**Task directions:** Your answer must be the lines of the entries below, exactly as written, from the first line through the line containing "Image resolution: width=566".

**Available records:**
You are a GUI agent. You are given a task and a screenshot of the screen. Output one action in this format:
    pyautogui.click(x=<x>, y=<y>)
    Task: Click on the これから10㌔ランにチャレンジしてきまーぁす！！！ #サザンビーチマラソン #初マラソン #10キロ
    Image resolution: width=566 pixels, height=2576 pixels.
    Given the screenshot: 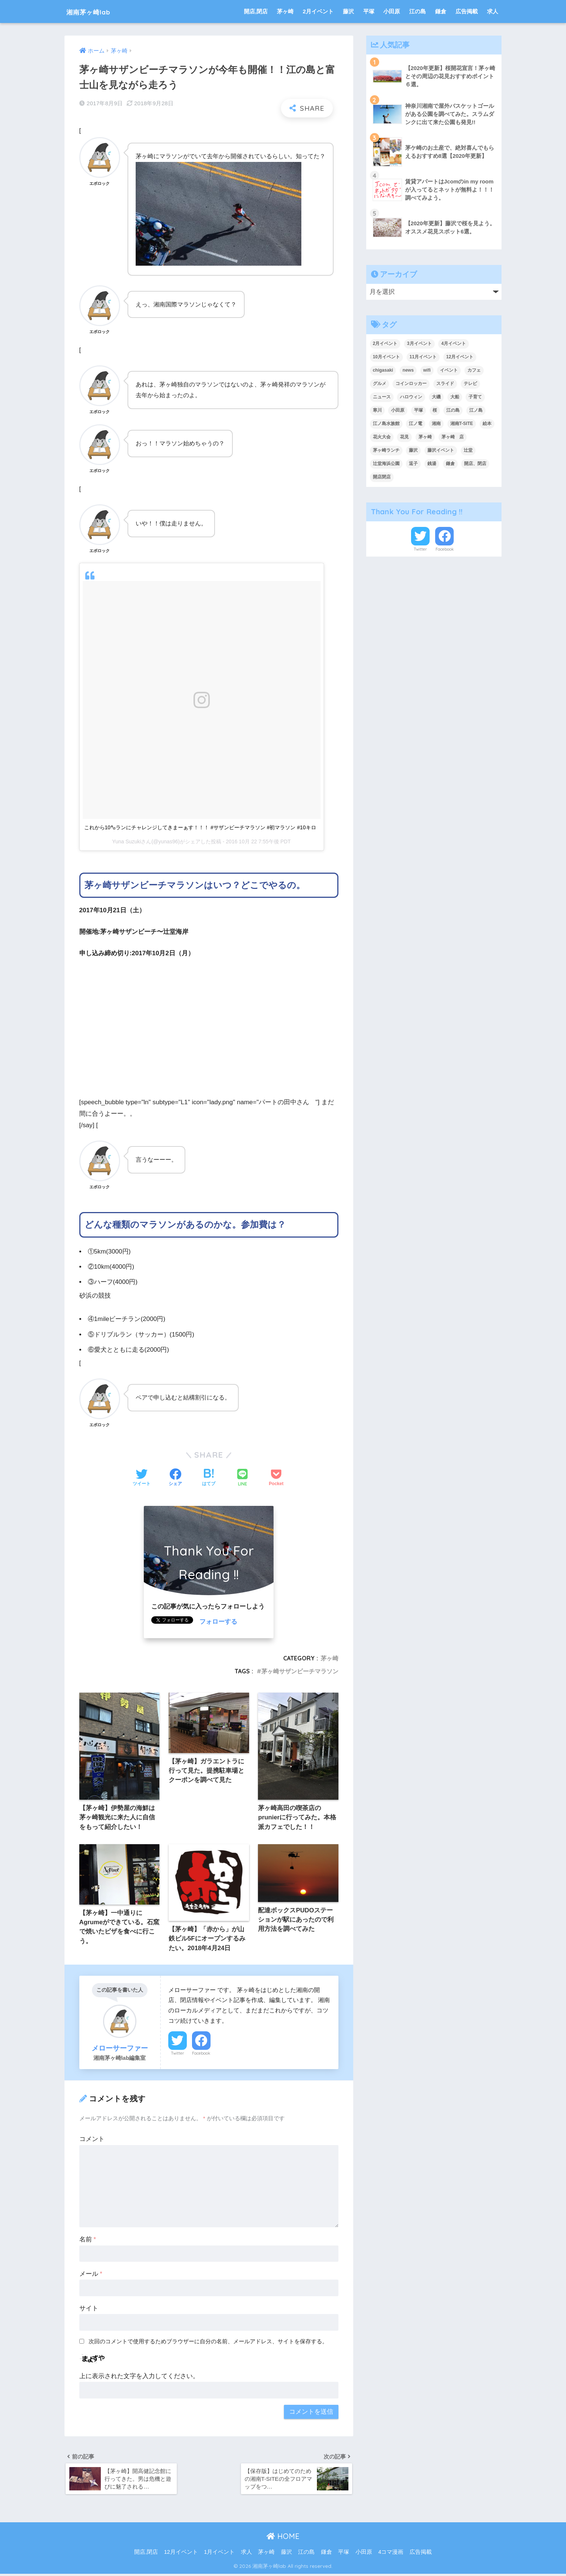 What is the action you would take?
    pyautogui.click(x=200, y=827)
    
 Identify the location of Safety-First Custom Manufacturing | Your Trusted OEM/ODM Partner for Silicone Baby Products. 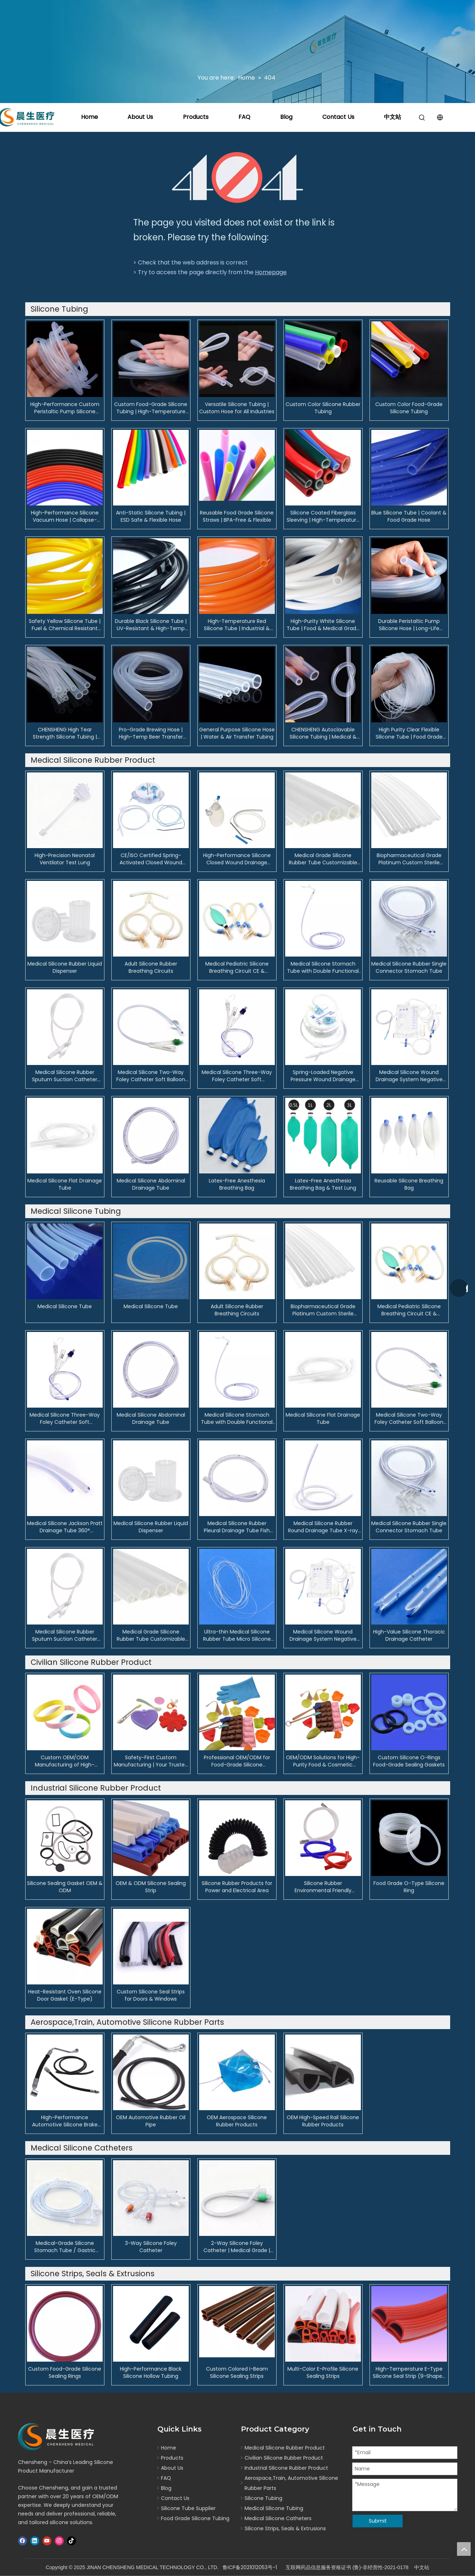
(150, 1761).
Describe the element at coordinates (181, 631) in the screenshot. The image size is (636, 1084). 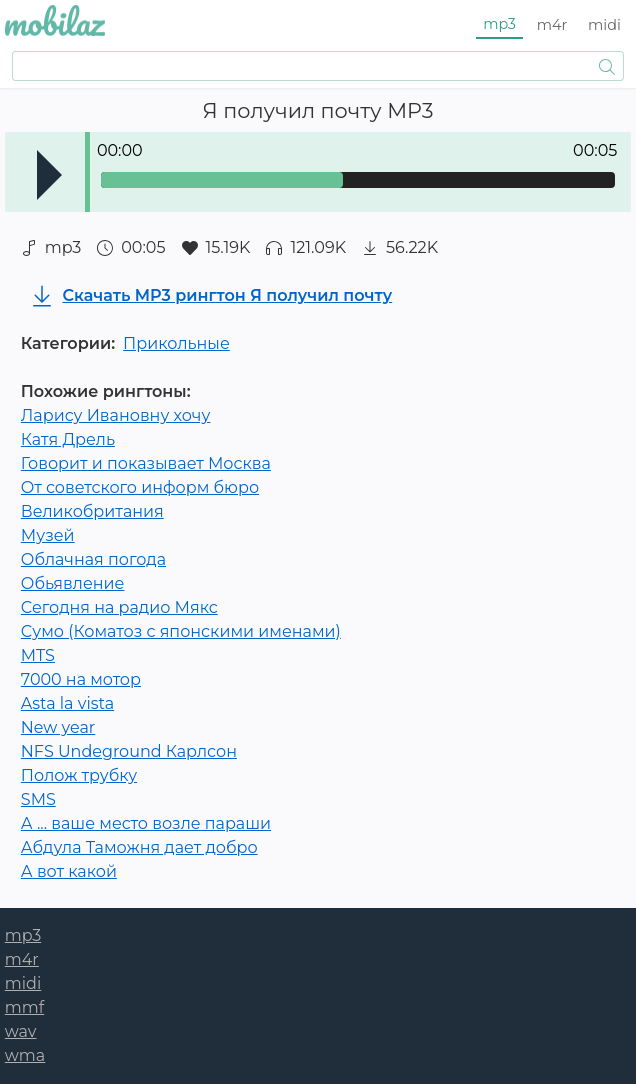
I see `Сумо (Коматоз с японскими именами)` at that location.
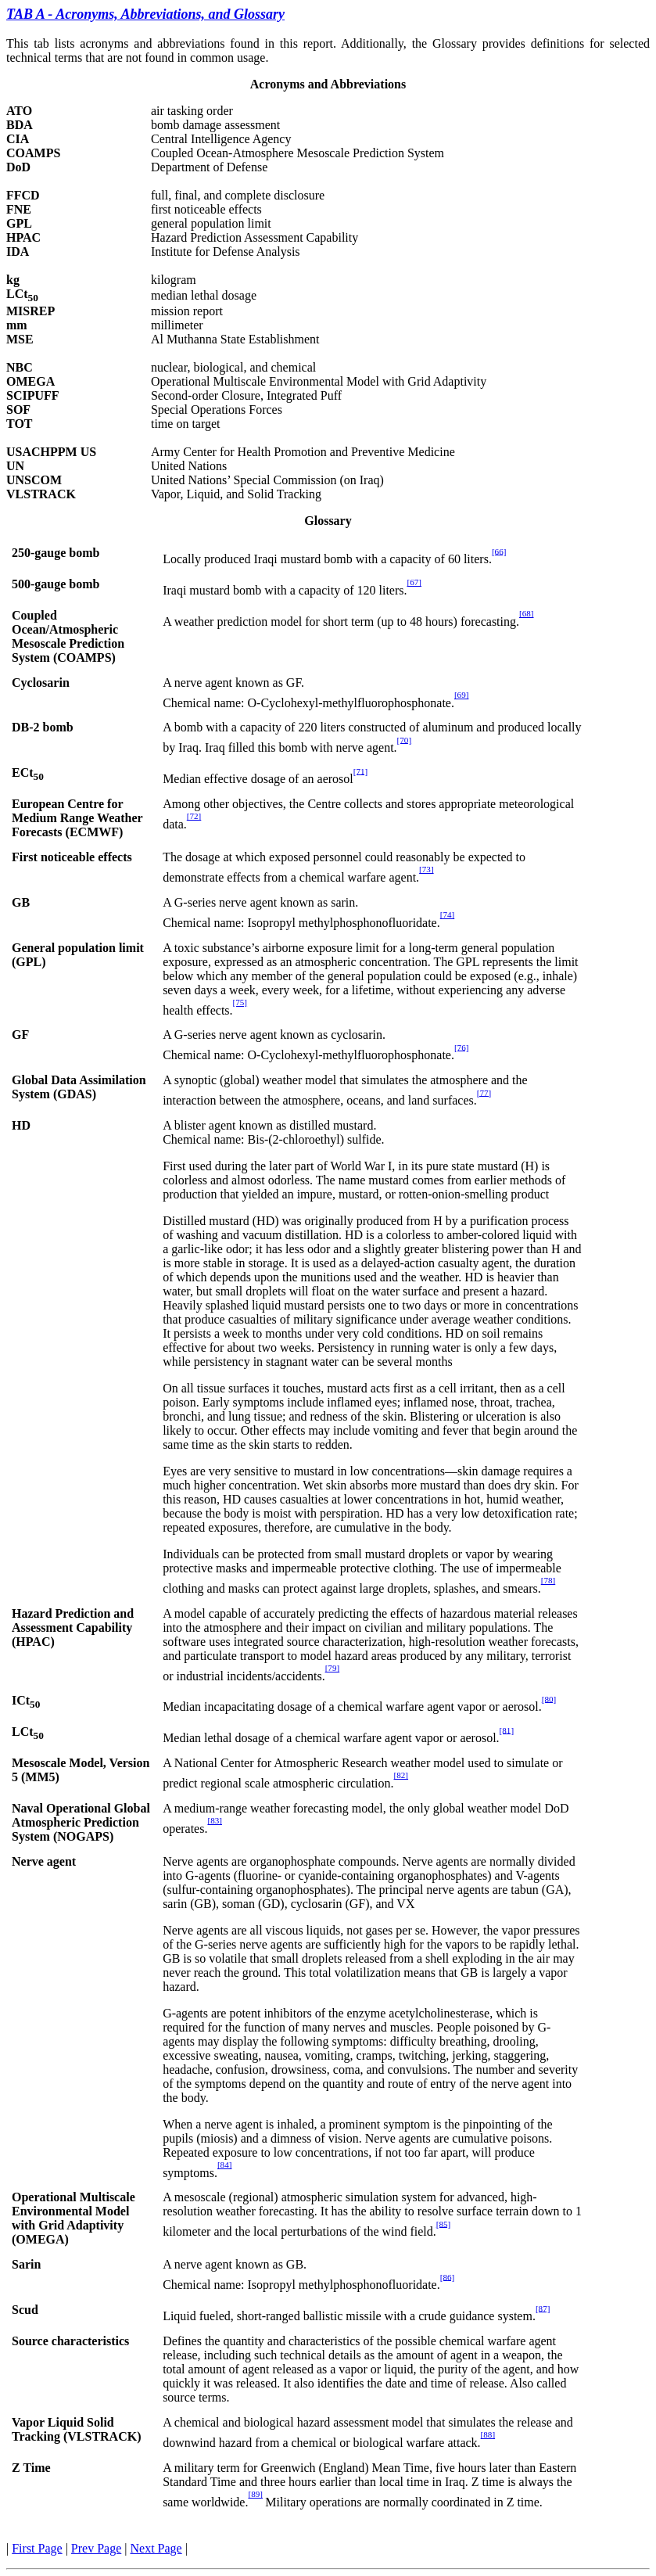 This screenshot has height=2576, width=656. Describe the element at coordinates (145, 14) in the screenshot. I see `TAB A - Acronyms, Abbreviations, and Glossary` at that location.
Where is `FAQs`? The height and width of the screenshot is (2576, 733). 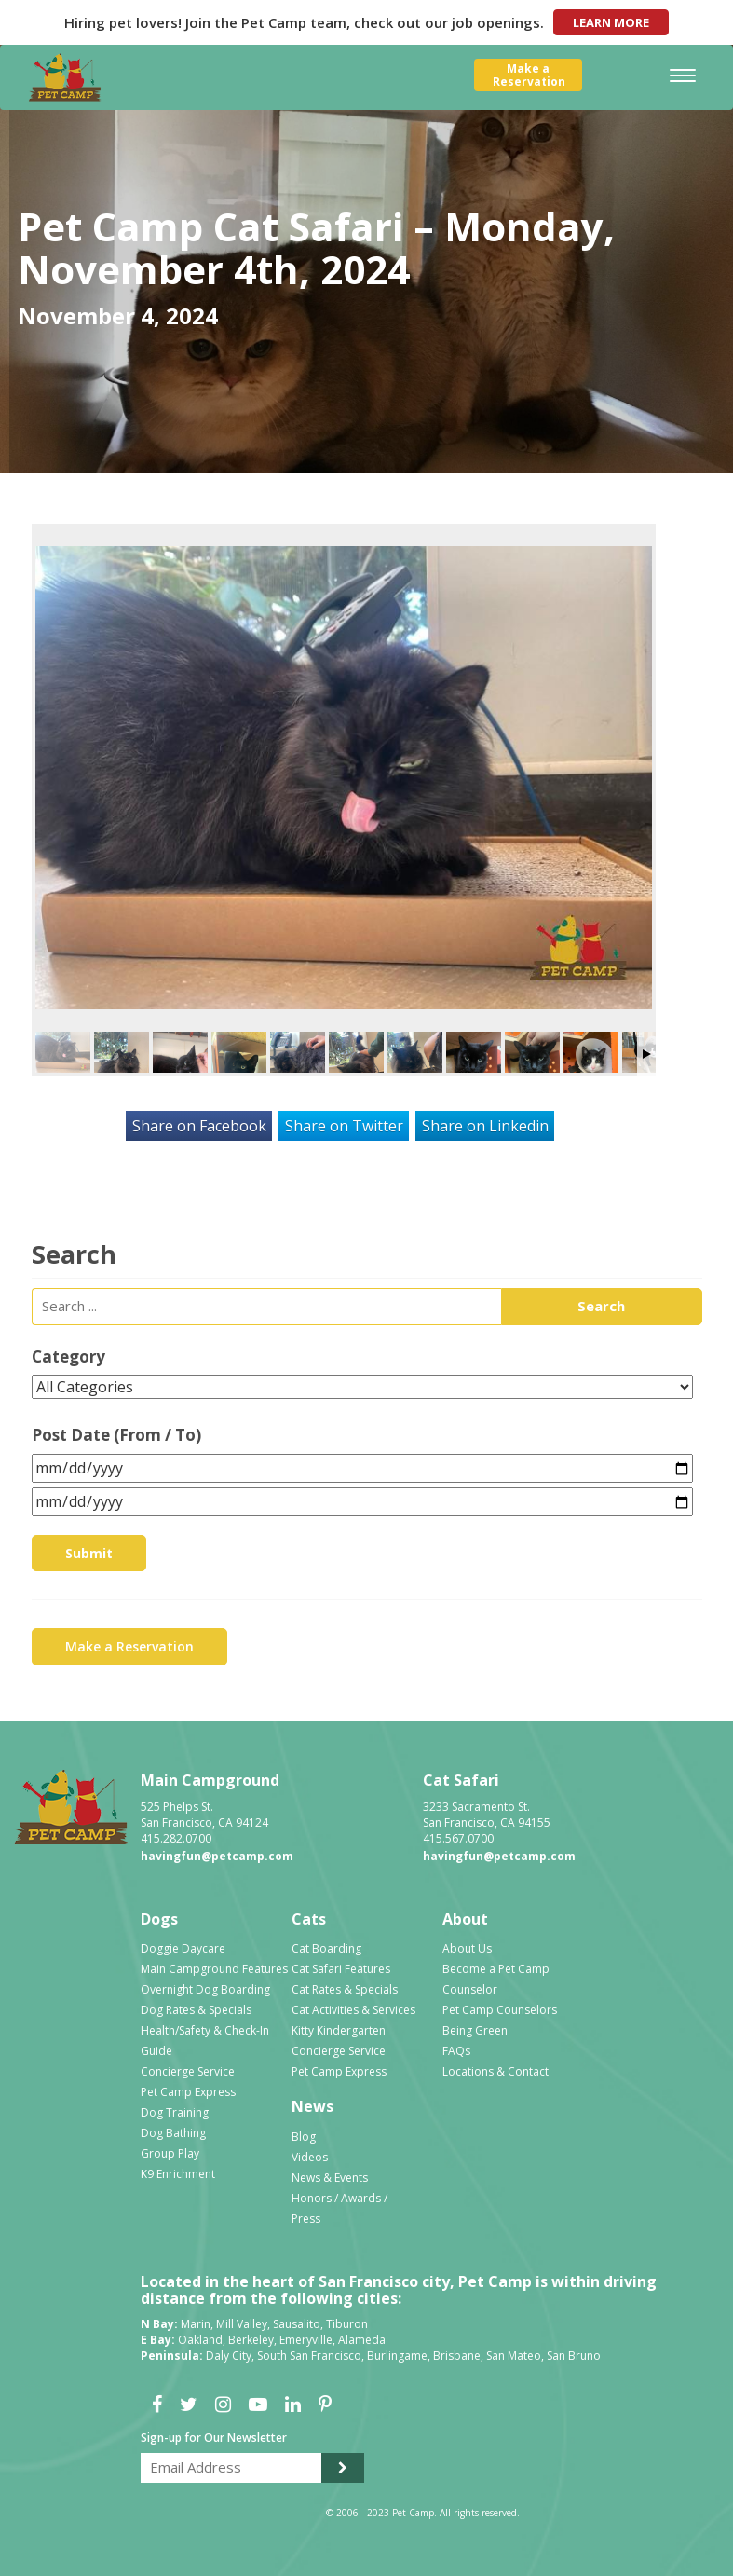 FAQs is located at coordinates (456, 2051).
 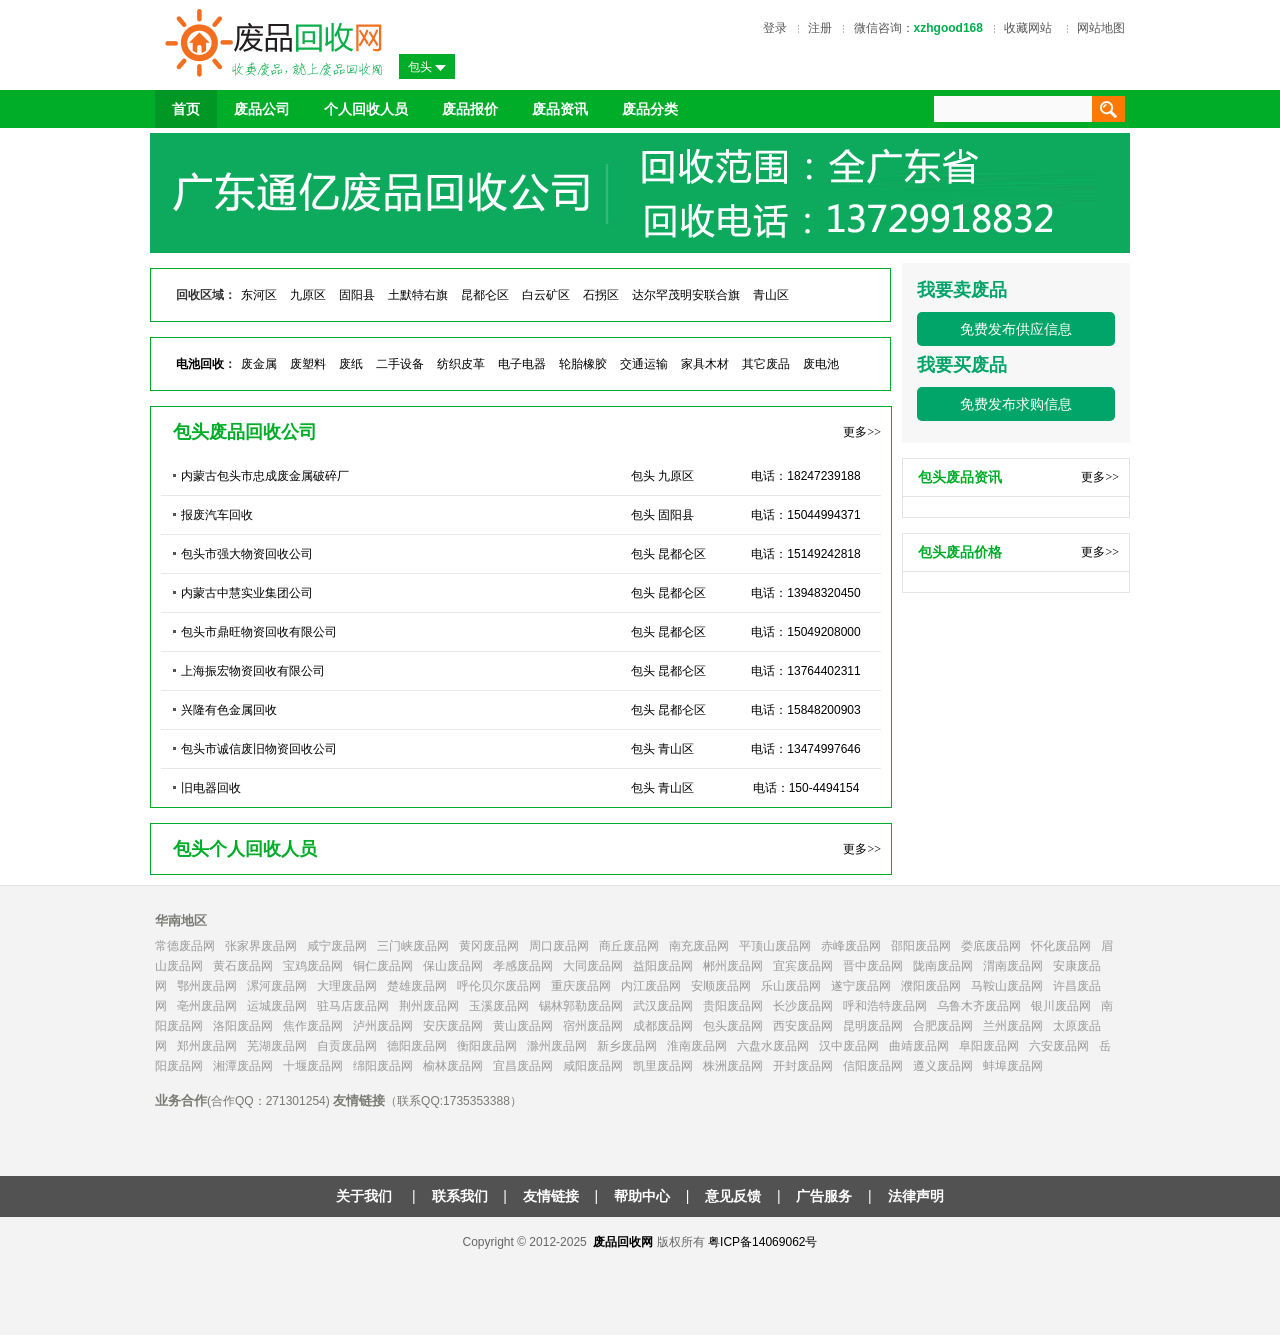 I want to click on 友情链接, so click(x=551, y=1196).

**Answer section:**
You are a GUI agent. You are given a task and a screenshot of the screen. Output one action in this format:
    pyautogui.click(x=<x>, y=<y>)
    Task: Click on the これから10㌔ランにチャレンジしてきまーぁす！！！ #サザンビーチマラソン #初マラソン #10キロ
    Image resolution: width=566 pixels, height=2576 pixels.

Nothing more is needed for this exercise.